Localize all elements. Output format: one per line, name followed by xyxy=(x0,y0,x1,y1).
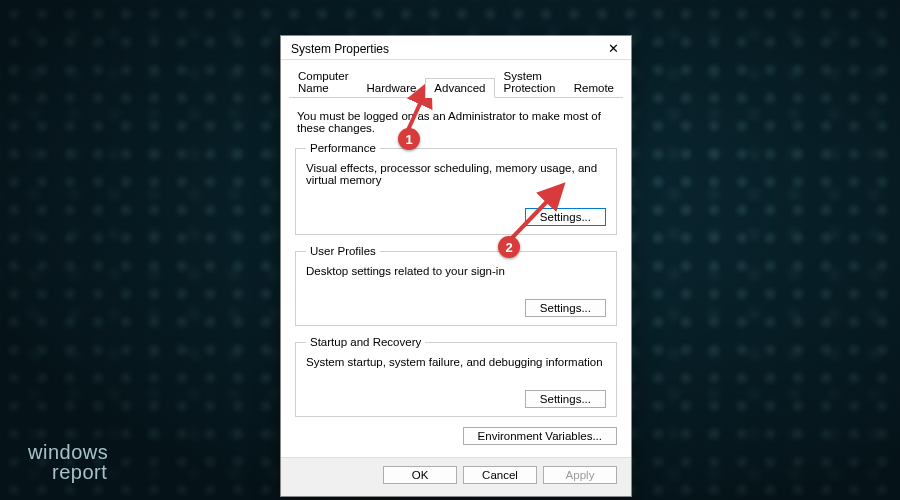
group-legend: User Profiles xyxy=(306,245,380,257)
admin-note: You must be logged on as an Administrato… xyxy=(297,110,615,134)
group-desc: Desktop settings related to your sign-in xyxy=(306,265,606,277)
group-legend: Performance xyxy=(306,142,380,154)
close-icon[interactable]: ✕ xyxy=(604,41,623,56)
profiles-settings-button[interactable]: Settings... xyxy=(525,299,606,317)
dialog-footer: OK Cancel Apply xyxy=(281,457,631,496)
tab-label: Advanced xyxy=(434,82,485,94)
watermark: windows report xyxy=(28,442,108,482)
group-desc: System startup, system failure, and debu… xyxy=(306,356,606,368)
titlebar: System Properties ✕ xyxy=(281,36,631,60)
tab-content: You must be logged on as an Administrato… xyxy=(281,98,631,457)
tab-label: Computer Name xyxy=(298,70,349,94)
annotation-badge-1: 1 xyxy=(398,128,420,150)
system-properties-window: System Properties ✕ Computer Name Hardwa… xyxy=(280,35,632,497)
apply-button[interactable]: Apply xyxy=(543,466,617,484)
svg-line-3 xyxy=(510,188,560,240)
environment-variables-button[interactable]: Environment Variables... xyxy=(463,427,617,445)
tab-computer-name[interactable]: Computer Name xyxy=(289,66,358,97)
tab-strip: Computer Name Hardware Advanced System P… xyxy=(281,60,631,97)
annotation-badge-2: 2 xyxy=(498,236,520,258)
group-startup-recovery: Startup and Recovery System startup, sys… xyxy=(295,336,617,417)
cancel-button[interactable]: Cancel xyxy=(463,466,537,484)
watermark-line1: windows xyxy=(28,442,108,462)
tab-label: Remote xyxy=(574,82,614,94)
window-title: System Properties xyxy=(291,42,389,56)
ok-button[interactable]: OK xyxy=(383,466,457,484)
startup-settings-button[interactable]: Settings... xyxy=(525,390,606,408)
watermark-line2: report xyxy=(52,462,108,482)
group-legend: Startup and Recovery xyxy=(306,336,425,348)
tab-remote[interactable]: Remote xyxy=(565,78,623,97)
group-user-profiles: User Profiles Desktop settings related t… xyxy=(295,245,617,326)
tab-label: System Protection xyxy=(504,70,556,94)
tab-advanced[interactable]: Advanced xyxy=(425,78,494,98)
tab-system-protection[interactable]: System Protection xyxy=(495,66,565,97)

= = = = = = =

** GOAL OF THE EXERCISE **
Only lines of the data holding the word "Protection" go in the answer. Please copy each of them.

** ANSWER TO THE EXERCISE **
tab-label: System Protection xyxy=(504,70,556,94)
tab-system-protection[interactable]: System Protection xyxy=(495,66,565,97)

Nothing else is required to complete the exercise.